Produce a verbatim copy of the entries listed below.

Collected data

--------------------

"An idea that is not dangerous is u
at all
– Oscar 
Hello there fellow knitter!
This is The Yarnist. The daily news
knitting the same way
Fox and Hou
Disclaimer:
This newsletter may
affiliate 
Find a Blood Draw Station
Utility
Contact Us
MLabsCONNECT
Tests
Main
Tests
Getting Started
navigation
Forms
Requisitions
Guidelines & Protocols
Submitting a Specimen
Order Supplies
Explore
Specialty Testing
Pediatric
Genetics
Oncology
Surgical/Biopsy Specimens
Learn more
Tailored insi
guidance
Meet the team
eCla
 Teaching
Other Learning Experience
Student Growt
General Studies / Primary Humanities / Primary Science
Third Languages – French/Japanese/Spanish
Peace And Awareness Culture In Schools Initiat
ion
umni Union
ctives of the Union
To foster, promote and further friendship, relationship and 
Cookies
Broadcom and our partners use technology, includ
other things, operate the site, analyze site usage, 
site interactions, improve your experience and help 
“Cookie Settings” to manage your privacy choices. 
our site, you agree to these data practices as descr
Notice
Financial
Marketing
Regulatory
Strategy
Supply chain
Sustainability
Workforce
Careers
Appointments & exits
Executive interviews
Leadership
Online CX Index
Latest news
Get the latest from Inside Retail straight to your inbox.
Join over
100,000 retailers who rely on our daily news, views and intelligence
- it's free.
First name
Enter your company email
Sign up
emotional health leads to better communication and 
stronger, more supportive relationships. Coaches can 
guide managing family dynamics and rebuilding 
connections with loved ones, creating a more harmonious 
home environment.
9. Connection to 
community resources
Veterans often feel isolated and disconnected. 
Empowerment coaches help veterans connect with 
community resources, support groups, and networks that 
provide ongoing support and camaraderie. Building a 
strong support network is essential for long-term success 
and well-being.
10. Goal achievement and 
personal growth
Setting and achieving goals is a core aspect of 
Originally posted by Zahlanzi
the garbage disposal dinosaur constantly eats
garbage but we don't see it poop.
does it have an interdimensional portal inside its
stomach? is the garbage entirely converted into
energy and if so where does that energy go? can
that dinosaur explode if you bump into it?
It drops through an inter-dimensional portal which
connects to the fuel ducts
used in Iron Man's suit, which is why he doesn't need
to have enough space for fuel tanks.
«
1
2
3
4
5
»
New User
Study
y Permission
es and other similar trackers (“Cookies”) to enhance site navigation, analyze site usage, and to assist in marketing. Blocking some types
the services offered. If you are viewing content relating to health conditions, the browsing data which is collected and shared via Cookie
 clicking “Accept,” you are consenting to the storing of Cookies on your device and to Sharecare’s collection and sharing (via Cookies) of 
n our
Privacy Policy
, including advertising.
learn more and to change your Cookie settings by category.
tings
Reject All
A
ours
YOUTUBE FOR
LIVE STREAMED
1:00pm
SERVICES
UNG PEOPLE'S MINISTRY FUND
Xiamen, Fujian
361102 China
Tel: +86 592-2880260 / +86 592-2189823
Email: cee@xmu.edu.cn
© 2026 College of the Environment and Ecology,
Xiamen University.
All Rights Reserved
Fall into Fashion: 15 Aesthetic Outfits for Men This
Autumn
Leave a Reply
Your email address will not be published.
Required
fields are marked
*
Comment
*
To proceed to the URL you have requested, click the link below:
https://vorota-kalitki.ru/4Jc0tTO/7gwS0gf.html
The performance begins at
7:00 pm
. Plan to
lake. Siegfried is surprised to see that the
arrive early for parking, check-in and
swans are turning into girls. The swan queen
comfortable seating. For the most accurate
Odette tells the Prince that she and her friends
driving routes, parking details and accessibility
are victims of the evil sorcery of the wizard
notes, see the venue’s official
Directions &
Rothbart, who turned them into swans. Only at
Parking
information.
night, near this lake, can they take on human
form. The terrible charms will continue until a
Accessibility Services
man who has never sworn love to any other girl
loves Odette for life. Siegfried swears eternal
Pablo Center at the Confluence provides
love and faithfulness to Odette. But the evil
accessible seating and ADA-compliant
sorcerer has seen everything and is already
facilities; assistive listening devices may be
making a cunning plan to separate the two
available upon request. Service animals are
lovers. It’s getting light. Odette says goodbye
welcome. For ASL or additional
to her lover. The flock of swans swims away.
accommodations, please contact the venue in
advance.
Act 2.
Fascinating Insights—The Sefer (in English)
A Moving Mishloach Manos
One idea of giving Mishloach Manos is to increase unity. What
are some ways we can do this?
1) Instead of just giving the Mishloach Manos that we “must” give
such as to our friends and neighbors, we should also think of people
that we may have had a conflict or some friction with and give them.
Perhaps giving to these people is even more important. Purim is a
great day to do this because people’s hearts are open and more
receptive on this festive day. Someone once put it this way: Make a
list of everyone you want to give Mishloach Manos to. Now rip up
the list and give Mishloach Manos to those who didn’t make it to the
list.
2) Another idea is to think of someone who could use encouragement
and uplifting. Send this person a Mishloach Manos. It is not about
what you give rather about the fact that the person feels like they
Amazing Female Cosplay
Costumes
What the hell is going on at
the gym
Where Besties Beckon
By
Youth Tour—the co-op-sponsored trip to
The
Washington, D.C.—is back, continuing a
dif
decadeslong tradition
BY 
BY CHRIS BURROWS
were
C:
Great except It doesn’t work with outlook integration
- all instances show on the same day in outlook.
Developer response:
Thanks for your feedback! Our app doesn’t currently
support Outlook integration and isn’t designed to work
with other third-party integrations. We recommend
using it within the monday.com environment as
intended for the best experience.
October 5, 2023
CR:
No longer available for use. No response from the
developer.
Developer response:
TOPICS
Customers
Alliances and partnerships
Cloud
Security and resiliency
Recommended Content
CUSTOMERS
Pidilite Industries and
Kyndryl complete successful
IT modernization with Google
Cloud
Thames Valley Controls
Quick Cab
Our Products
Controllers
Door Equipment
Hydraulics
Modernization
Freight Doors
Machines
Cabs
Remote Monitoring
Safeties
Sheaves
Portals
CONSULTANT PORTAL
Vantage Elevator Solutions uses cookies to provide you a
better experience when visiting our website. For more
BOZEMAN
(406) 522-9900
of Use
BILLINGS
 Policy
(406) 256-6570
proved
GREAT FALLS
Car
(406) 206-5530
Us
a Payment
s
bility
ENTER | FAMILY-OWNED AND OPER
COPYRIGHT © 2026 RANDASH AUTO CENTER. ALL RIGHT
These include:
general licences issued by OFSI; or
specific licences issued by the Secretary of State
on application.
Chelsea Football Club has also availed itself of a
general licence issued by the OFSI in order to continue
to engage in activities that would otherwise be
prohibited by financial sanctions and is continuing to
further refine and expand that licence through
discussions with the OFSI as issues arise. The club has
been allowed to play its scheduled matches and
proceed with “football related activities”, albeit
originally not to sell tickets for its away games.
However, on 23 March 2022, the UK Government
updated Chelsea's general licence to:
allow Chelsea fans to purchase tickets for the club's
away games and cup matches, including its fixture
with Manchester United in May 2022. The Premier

--------------------

## [YOUR SOLUTION]
"An idea that is not dangerous is u
at all
– Oscar 
Hello there fellow knitter!
This is The Yarnist. The daily news
knitting the same way
Fox and Hou
Disclaimer:
This newsletter may
affiliate 
Find a Blood Draw Station
Utility
Contact Us
MLabsCONNECT
Tests
Main
Tests
Getting Started
navigation
Forms
Requisitions
Guidelines & Protocols
Submitting a Specimen
Order Supplies
Explore
Specialty Testing
Pediatric
Genetics
Oncology
Surgical/Biopsy Specimens
Learn more
Tailored insi
guidance
Meet the team
eCla
 Teaching
Other Learning Experience
Student Growt
General Studies / Primary Humanities / Primary Science
Third Languages – French/Japanese/Spanish
Peace And Awareness Culture In Schools Initiat
ion
umni Union
ctives of the Union
To foster, promote and further friendship, relationship and 
Cookies
Broadcom and our partners use technology, includ
other things, operate the site, analyze site usage, 
site interactions, improve your experience and help 
“Cookie Settings” to manage your privacy choices. 
our site, you agree to these data practices as descr
Notice
Financial
Marketing
Regulatory
Strategy
Supply chain
Sustainability
Workforce
Careers
Appointments & exits
Executive interviews
Leadership
Online CX Index
Latest news
Get the latest from Inside Retail straight to your inbox.
Join over
100,000 retailers who rely on our daily news, views and intelligence
- it's free.
First name
Enter your company email
Sign up
emotional health leads to better communication and 
stronger, more supportive relationships. Coaches can 
guide managing family dynamics and rebuilding 
connections with loved ones, creating a more harmonious 
home environment.
9. Connection to 
community resources
Veterans often feel isolated and disconnected. 
Empowerment coaches help veterans connect with 
community resources, support groups, and networks that 
provide ongoing support and camaraderie. Building a 
strong support network is essential for long-term success 
and well-being.
10. Goal achievement and 
personal growth
Setting and achieving goals is a core aspect of 
Originally posted by Zahlanzi
the garbage disposal dinosaur constantly eats
garbage but we don't see it poop.
does it have an interdimensional portal inside its
stomach? is the garbage entirely converted into
energy and if so where does that energy go? can
that dinosaur explode if you bump into it?
It drops through an inter-dimensional portal which
connects to the fuel ducts
used in Iron Man's suit, which is why he doesn't need
to have enough space for fuel tanks.
«
1
2
3
4
5
»
New User
Study
y Permission
es and other similar trackers (“Cookies”) to enhance site navigation, analyze site usage, and to assist in marketing. Blocking some types
the services offered. If you are viewing content relating to health conditions, the browsing data which is collected and shared via Cookie
 clicking “Accept,” you are consenting to the storing of Cookies on your device and to Sharecare’s collection and sharing (via Cookies) of 
n our
Privacy Policy
, including advertising.
learn more and to change your Cookie settings by category.
tings
Reject All
A
ours
YOUTUBE FOR
LIVE STREAMED
1:00pm
SERVICES
UNG PEOPLE'S MINISTRY FUND
Xiamen, Fujian
361102 China
Tel: +86 592-2880260 / +86 592-2189823
Email: cee@xmu.edu.cn
© 2026 College of the Environment and Ecology,
Xiamen University.
All Rights Reserved
Fall into Fashion: 15 Aesthetic Outfits for Men This
Autumn
Leave a Reply
Your email address will not be published.
Required
fields are marked
*
Comment
*
To proceed to the URL you have requested, click the link below:
https://vorota-kalitki.ru/4Jc0tTO/7gwS0gf.html
The performance begins at
7:00 pm
. Plan to
lake. Siegfried is surprised to see that the
arrive early for parking, check-in and
swans are turning into girls. The swan queen
comfortable seating. For the most accurate
Odette tells the Prince that she and her friends
driving routes, parking details and accessibility
are victims of the evil sorcery of the wizard
notes, see the venue’s official
Directions &
Rothbart, who turned them into swans. Only at
Parking
information.
night, near this lake, can they take on human
form. The terrible charms will continue until a
Accessibility Services
man who has never sworn love to any other girl
loves Odette for life. Siegfried swears eternal
Pablo Center at the Confluence provides
love and faithfulness to Odette. But the evil
accessible seating and ADA-compliant
sorcerer has seen everything and is already
facilities; assistive listening devices may be
making a cunning plan to separate the two
available upon request. Service animals are
lovers. It’s getting light. Odette says goodbye
welcome. For ASL or additional
to her lover. The flock of swans swims away.
accommodations, please contact the venue in
advance.
Act 2.
Fascinating Insights—The Sefer (in English)
A Moving Mishloach Manos
One idea of giving Mishloach Manos is to increase unity. What
are some ways we can do this?
1) Instead of just giving the Mishloach Manos that we “must” give
such as to our friends and neighbors, we should also think of people
that we may have had a conflict or some friction with and give them.
Perhaps giving to these people is even more important. Purim is a
great day to do this because people’s hearts are open and more
receptive on this festive day. Someone once put it this way: Make a
list of everyone you want to give Mishloach Manos to. Now rip up
the list and give Mishloach Manos to those who didn’t make it to the
list.
2) Another idea is to think of someone who could use encouragement
and uplifting. Send this person a Mishloach Manos. It is not about
what you give rather about the fact that the person feels like they
Amazing Female Cosplay
Costumes
What the hell is going on at
the gym
Where Besties Beckon
By
Youth Tour—the co-op-sponsored trip to
The
Washington, D.C.—is back, continuing a
dif
decadeslong tradition
BY 
BY CHRIS BURROWS
were
C:
Great except It doesn’t work with outlook integration
- all instances show on the same day in outlook.
Developer response:
Thanks for your feedback! Our app doesn’t currently
support Outlook integration and isn’t designed to work
with other third-party integrations. We recommend
using it within the monday.com environment as
intended for the best experience.
October 5, 2023
CR:
No longer available for use. No response from the
developer.
Developer response:
TOPICS
Customers
Alliances and partnerships
Cloud
Security and resiliency
Recommended Content
CUSTOMERS
Pidilite Industries and
Kyndryl complete successful
IT modernization with Google
Cloud
Thames Valley Controls
Quick Cab
Our Products
Controllers
Door Equipment
Hydraulics
Modernization
Freight Doors
Machines
Cabs
Remote Monitoring
Safeties
Sheaves
Portals
CONSULTANT PORTAL
Vantage Elevator Solutions uses cookies to provide you a
better experience when visiting our website. For more
BOZEMAN
(406) 522-9900
of Use
BILLINGS
 Policy
(406) 256-6570
proved
GREAT FALLS
Car
(406) 206-5530
Us
a Payment
s
bility
ENTER | FAMILY-OWNED AND OPER
COPYRIGHT © 2026 RANDASH AUTO CENTER. ALL RIGHT
These include:
general licences issued by OFSI; or
specific licences issued by the Secretary of State
on application.
Chelsea Football Club has also availed itself of a
general licence issued by the OFSI in order to continue
to engage in activities that would otherwise be
prohibited by financial sanctions and is continuing to
further refine and expand that licence through
discussions with the OFSI as issues arise. The club has
been allowed to play its scheduled matches and
proceed with “football related activities”, albeit
originally not to sell tickets for its away games.
However, on 23 March 2022, the UK Government
updated Chelsea's general licence to:
allow Chelsea fans to purchase tickets for the club's
away games and cup matches, including its fixture
with Manchester United in May 2022. The Premier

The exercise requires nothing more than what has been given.